Тот взял со дна ящика маленький картонный прямоугольник, вытер его о полу пальто, которая была сухой, хотя и выглядела как мокрая. Направил на фотографию яркий луч фонарика.
– Видишь, обыкновенное лицо, полно таких на улице. Я его абсолютно не помню.
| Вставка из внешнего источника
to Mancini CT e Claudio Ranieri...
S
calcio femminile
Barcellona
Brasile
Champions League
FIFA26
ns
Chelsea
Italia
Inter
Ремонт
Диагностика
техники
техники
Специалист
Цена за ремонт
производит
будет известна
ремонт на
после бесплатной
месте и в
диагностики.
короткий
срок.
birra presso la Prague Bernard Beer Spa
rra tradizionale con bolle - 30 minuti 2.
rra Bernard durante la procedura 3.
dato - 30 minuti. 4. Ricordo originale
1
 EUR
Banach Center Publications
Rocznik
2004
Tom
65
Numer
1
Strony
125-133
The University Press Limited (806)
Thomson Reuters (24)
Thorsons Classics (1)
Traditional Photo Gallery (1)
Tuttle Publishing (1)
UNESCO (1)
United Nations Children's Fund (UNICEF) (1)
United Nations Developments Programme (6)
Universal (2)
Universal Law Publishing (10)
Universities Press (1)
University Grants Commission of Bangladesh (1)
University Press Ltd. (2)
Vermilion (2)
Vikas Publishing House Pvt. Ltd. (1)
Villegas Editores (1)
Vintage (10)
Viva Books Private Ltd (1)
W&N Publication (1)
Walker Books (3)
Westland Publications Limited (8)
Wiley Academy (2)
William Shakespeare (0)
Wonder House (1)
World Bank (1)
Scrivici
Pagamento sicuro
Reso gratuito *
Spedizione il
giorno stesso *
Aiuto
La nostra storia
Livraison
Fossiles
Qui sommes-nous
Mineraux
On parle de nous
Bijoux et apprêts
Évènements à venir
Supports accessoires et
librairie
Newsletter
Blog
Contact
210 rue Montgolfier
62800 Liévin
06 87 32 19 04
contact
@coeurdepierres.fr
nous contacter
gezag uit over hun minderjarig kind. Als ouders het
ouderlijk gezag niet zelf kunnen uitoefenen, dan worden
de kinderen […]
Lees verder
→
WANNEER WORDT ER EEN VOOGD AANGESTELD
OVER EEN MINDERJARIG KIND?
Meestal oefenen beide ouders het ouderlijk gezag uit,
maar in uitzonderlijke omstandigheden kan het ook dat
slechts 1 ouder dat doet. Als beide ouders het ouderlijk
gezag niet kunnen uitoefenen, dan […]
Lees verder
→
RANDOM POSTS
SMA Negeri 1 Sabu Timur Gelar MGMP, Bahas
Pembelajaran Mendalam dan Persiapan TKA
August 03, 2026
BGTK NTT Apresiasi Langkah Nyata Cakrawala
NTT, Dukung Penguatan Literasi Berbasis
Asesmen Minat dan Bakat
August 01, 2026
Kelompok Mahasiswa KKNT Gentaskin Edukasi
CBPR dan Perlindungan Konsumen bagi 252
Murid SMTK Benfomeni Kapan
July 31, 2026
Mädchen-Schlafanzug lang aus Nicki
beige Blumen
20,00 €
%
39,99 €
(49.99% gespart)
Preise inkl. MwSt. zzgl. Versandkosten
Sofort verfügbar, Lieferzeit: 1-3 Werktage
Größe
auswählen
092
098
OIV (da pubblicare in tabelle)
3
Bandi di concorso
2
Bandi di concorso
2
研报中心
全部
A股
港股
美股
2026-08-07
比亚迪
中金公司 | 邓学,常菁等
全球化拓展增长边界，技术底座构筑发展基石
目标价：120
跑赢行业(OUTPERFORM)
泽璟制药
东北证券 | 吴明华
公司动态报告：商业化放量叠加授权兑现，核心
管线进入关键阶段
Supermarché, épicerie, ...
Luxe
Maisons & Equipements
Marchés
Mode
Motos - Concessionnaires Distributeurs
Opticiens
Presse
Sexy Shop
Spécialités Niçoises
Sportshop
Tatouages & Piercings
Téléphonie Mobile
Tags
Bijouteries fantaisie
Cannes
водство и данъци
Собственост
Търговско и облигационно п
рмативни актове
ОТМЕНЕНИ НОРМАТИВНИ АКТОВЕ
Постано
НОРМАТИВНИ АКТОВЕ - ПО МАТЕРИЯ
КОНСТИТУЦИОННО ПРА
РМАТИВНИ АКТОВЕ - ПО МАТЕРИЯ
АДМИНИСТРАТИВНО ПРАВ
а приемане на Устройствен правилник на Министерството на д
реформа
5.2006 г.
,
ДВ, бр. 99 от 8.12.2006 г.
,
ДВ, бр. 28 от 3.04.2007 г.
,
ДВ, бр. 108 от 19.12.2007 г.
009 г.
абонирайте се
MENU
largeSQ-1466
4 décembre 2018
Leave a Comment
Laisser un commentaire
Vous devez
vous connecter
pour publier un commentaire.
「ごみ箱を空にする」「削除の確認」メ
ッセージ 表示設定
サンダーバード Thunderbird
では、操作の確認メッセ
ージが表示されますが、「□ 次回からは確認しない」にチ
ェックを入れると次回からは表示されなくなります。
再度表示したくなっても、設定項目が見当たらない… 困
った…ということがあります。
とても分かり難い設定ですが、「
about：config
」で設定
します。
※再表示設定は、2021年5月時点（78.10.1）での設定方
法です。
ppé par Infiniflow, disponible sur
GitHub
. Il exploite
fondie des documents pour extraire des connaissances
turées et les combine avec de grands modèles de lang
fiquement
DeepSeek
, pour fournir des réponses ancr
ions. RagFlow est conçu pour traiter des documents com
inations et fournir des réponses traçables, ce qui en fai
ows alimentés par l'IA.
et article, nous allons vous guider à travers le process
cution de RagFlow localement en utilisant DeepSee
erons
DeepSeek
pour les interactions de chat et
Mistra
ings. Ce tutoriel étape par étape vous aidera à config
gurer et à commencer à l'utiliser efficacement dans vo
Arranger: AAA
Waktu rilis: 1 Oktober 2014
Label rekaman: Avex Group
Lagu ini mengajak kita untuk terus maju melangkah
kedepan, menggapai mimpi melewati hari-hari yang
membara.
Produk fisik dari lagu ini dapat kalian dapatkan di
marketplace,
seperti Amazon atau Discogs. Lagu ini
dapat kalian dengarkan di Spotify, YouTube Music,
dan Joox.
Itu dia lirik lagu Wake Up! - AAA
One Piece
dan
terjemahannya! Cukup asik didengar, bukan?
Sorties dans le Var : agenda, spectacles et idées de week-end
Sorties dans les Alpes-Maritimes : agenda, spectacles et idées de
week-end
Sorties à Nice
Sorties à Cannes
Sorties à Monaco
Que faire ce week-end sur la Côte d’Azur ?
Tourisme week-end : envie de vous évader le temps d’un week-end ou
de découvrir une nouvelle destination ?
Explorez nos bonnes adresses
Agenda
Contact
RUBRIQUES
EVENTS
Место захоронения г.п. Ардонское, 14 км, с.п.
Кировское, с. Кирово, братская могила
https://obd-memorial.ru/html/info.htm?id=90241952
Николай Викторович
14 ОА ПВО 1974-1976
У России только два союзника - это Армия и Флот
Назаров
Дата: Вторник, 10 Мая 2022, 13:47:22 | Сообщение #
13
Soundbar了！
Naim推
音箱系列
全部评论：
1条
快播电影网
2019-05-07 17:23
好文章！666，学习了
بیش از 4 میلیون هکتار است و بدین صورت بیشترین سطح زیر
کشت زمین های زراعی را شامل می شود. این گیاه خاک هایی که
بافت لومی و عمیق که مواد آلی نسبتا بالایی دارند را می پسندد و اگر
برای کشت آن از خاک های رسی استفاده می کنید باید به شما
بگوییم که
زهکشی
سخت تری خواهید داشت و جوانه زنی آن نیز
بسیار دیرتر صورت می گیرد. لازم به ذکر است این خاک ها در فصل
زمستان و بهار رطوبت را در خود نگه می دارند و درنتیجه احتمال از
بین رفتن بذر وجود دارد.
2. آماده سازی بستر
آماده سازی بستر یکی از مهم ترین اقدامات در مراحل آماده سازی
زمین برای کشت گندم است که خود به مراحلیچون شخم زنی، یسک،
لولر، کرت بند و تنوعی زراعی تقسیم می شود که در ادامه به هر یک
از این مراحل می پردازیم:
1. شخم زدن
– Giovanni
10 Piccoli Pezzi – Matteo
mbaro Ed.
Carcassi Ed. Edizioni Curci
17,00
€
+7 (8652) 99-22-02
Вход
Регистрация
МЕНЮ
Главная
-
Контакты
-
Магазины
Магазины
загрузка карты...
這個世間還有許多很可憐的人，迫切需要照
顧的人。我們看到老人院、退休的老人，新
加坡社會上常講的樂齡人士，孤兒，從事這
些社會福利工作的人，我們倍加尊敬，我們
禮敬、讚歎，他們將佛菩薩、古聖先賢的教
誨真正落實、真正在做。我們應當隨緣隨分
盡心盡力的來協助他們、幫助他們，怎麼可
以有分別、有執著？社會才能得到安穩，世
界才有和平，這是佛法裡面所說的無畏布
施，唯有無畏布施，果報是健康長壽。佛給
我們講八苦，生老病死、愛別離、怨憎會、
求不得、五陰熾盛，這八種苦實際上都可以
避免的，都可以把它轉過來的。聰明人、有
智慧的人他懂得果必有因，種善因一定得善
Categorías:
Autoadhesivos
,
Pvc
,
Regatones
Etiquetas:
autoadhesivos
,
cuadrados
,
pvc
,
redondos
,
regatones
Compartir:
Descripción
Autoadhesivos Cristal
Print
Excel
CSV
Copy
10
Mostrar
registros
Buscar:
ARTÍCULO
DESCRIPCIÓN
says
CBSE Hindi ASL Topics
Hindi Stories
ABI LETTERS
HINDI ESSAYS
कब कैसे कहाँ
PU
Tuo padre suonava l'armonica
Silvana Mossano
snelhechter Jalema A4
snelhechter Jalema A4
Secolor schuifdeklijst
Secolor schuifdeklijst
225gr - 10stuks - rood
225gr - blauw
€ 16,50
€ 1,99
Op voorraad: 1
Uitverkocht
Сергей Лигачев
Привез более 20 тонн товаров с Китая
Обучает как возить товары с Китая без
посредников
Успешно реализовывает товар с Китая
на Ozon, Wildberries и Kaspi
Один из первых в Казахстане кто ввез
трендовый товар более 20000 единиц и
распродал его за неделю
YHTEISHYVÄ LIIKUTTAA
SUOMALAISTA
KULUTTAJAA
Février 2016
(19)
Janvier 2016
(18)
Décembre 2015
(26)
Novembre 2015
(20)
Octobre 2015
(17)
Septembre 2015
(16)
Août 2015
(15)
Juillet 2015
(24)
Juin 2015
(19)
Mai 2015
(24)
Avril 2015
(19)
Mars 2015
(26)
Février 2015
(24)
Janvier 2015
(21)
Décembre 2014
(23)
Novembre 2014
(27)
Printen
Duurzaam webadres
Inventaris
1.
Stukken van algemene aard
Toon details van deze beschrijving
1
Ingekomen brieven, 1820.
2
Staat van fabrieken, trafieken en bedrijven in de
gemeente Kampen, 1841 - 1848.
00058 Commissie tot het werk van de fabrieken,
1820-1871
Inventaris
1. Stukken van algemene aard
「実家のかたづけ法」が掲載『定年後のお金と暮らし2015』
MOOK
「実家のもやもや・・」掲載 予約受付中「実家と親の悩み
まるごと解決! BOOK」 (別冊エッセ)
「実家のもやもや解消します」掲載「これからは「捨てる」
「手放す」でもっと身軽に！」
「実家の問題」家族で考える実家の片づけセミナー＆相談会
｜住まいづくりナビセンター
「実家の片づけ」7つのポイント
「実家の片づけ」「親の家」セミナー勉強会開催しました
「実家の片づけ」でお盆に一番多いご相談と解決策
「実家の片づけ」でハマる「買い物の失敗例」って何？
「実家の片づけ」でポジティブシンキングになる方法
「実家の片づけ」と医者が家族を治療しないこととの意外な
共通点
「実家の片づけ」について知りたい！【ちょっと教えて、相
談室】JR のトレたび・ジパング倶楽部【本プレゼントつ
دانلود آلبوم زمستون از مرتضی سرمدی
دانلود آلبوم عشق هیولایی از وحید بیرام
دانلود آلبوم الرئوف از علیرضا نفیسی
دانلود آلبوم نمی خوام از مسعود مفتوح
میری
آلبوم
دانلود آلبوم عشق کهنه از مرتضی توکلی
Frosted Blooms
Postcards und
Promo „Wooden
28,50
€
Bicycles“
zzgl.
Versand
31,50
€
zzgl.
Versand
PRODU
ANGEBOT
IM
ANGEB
Был ли он добрым, великодушным, приветливым? О чем думал, о чем грустил, кого любил по-настоящему? Может, тебе удастся припомнить?
– Никогда не задумывался.
– Когда-нибудь ты затоскуешь об отце. К его смерти будешь возвращаться неустанно. И в конце концов покажется тебе со всей очевидностью, что ты присутствовал при его расставании с жизнью. Что видел, как покидает его жизнь и с последней частицей ее он уходит в небытие.
Луна выплыла на простор оконного стекла. И была эта луна колдовская, которую никто еще не затоптал и не замусорил. Она манила людей, страдающих бессонницей, контурами неизвестных континентов и неизведанных океанов.
– Зачем вы к нам приходите? Откуда вы приходите? – тихо спросил Витек.
– Я же не внушаю тебе страха, верно? Может, я призрак, который никого не пугает и лишь самого себя морочит, ища смысл в бессмыслице? Что бы я ни сказал, все равно не удержу тебя, не изменю твоего пути, не отвращу твоей судьбы. А если бы далее и в чем-то помог, в конце пути ты проклянешь свою жизнь, как все. Ибо кончается эпоха благостных, полных самодовольства и елея, аппетитных биографий. Твое поколение расстанется с жизнью в суматохе, с чувством неудовлетворенности и внутреннего разлада.
– Сейчас меня совершенно не волнует мое будущее. В данную минуту я хотел бы заполучить Шапку-невидимку.
– Тогда бы пробрался к девушке, которую, как тебе кажется, ты любишь. Это та, с длинной черной косой, Реня или Муся, она погибла потом при бомбежке? Нет, погоди, пожалуй, не погибла, а через Литву уехала в Швецию, где след ее затерялся.
– У нее нет длинной черной косы. И зовут ее Алина.